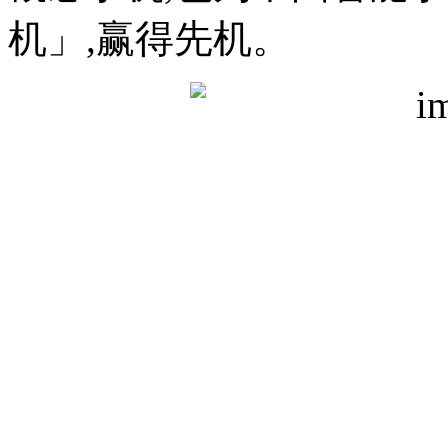
机」,赢得先机。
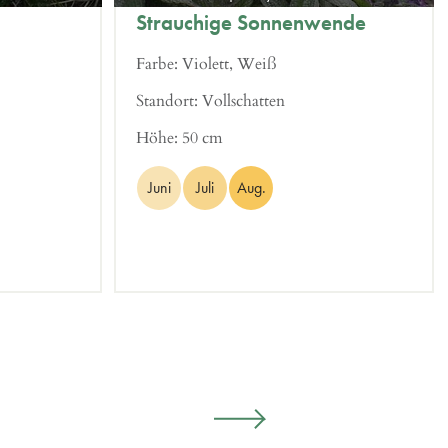
Strauchige Sonnenwende
Farbe:
Violett, Weiß
Standort:
Vollschatten
Höhe:
50 cm
Juni
Juli
Aug.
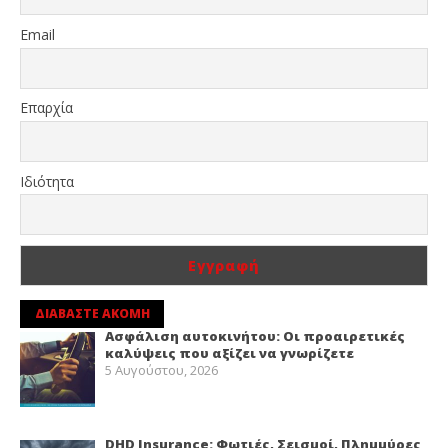
Email
Επαρχία
Ιδιότητα
ΔΙΑΒΑΣΤΕ ΑΚΟΜΗ
Ασφάλιση αυτοκινήτου: Οι προαιρετικές
καλύψεις που αξίζει να γνωρίζετε
5 Αυγούστου, 2026
DHD Insurance: Φωτιές, Σεισμοί, Πλημμύρες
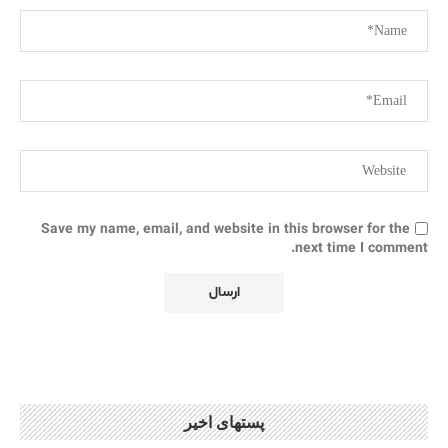
Save my name, email, and website in this browser for the
next time I comment.
پستهای اخیر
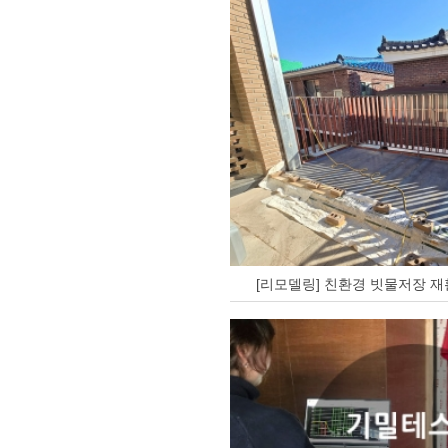
[리모델링] 친환경 빗물저장 재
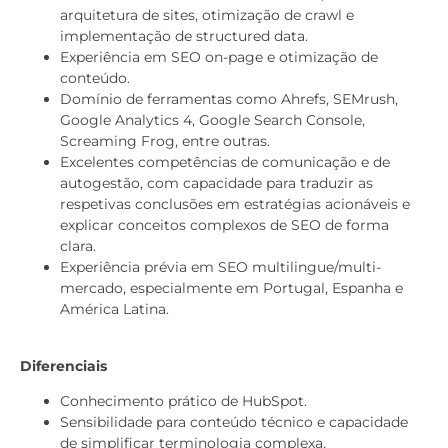
arquitetura de sites, otimização de crawl e
implementação de structured data.
Experiência em SEO on-page e otimização de
conteúdo.
Domínio de ferramentas como Ahrefs, SEMrush,
Google Analytics 4, Google Search Console,
Screaming Frog, entre outras.
Excelentes competências de comunicação e de
autogestão, com capacidade para traduzir as
respetivas conclusões em estratégias acionáveis e
explicar conceitos complexos de SEO de forma
clara.
Experiência prévia em SEO multilingue/multi-
mercado, especialmente em Portugal, Espanha e
América Latina.
Diferenciais
Conhecimento prático de HubSpot.
Sensibilidade para conteúdo técnico e capacidade
de simplificar terminologia complexa.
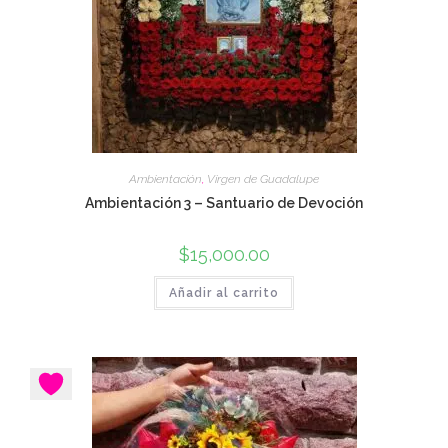
Ambientación
,
Virgen de Guadalupe
Ambientación 3 – Santuario de Devoción
$
15,000.00
Añadir al carrito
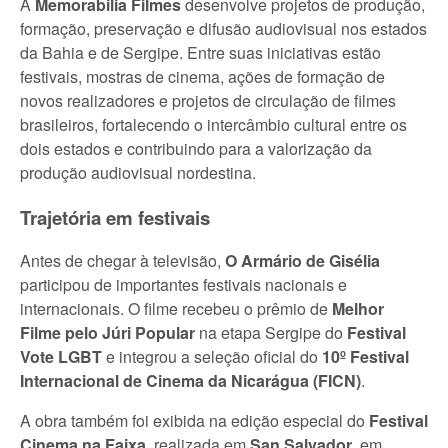
A
Memorabilia Filmes
desenvolve projetos de produção,
formação, preservação e difusão audiovisual nos estados
da Bahia e de Sergipe. Entre suas iniciativas estão
festivais, mostras de cinema, ações de formação de
novos realizadores e projetos de circulação de filmes
brasileiros, fortalecendo o intercâmbio cultural entre os
dois estados e contribuindo para a valorização da
produção audiovisual nordestina.
Trajetória em festivais
Antes de chegar à televisão,
O Armário de Gisélia
participou de importantes festivais nacionais e
internacionais. O filme recebeu o prêmio de
Melhor
Filme pelo Júri Popular
na etapa Sergipe do
Festival
Vote LGBT
e integrou a seleção oficial do
10º Festival
Internacional de Cinema da Nicarágua (FICN)
.
A obra também foi exibida na edição especial do
Festival
Cinema na Faixa
, realizada em
San Salvador
, em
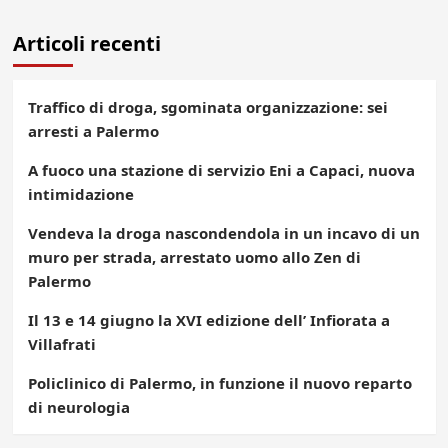
Articoli recenti
Traffico di droga, sgominata organizzazione: sei
arresti a Palermo
A fuoco una stazione di servizio Eni a Capaci, nuova
intimidazione
Vendeva la droga nascondendola in un incavo di un
muro per strada, arrestato uomo allo Zen di
Palermo
Il 13 e 14 giugno la XVI edizione dell’ Infiorata a
Villafrati
Policlinico di Palermo, in funzione il nuovo reparto
di neurologia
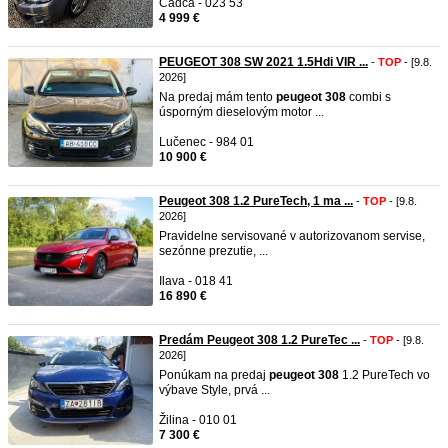
Čadca - 023 53
4 999 €
PEUGEOT 308 SW 2021 1.5Hdi VIR ...
-
TOP
- [9.8.
2026]
Na predaj mám tento
peugeot
308
combi s
úsporným dieselovým motor ...
Lučenec - 984 01
10 900 €
Peugeot 308 1.2 PureTech, 1 ma ...
-
TOP
- [9.8.
2026]
Pravidelne servisované v autorizovanom servise,
sezónne prezutie, ...
Ilava - 018 41
16 890 €
Predám Peugeot 308 1.2 PureTec ...
-
TOP
- [9.8.
2026]
Ponúkam na predaj
peugeot
308
1.2 PureTech vo
výbave Style, prvá ...
Žilina - 010 01
7 300 €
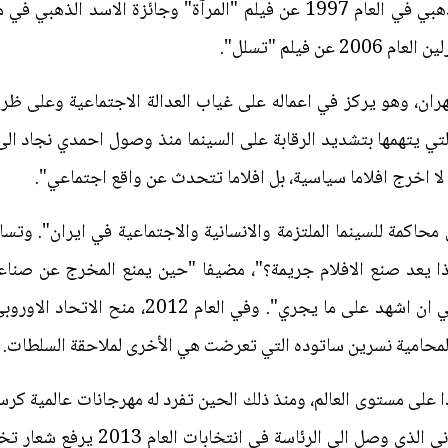
 فيلم "تسلل".
ران، وهو يركز في اعماله على غياب العدالة الاجتماعية وعلى ظروف
لا اخرج افلاما سياسية، بل افلاما تتحدث عن واقع اجتماعي".
اذا يعد صنع الافلام جريمة؟"، مضيفا "حين يمنع المخرج عن صناع
بناهي يرفض مغادرة بلده، ويقول "علي ان اشهد عل
 المحامية نسرين ساتوده التي تعرضت هي الأخرى لملاحقة السلطات
 على مستوى العالم، ومنذ ذلك الحين تفرد له مهرجانات عالمية كرسيا
ان الرئيس الايراني الحالي حسن روحاني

§ WORK INSTRUCTIONS: Leaving the pictures out, transcribe word for word the lines from the one with "Čadca - 023 53" to the end of the material above, inclusive, and nothing else.

§ TASK SOLUTION:
Čadca - 023 53
4 999 €
PEUGEOT 308 SW 2021 1.5Hdi VIR ...
-
TOP
- [9.8.
2026]
Na predaj mám tento
peugeot
308
combi s
úsporným dieselovým motor ...
Lučenec - 984 01
10 900 €
Peugeot 308 1.2 PureTech, 1 ma ...
-
TOP
- [9.8.
2026]
Pravidelne servisované v autorizovanom servise,
sezónne prezutie, ...
Ilava - 018 41
16 890 €
Predám Peugeot 308 1.2 PureTec ...
-
TOP
- [9.8.
2026]
Ponúkam na predaj
peugeot
308
1.2 PureTech vo
výbave Style, prvá ...
Žilina - 010 01
7 300 €
 فيلم "تسلل".
ران، وهو يركز في اعماله على غياب العدالة الاجتماعية وعلى ظروف
لا اخرج افلاما سياسية، بل افلاما تتحدث عن واقع اجتماعي".
اذا يعد صنع الافلام جريمة؟"، مضيفا "حين يمنع المخرج عن صناع
بناهي يرفض مغادرة بلده، ويقول "علي ان اشهد عل
 المحامية نسرين ساتوده التي تعرضت هي الأخرى لملاحقة السلطات
 على مستوى العالم، ومنذ ذلك الحين تفرد له مهرجانات عالمية كرسيا
ان الرئيس الايراني الحالي حسن روحاني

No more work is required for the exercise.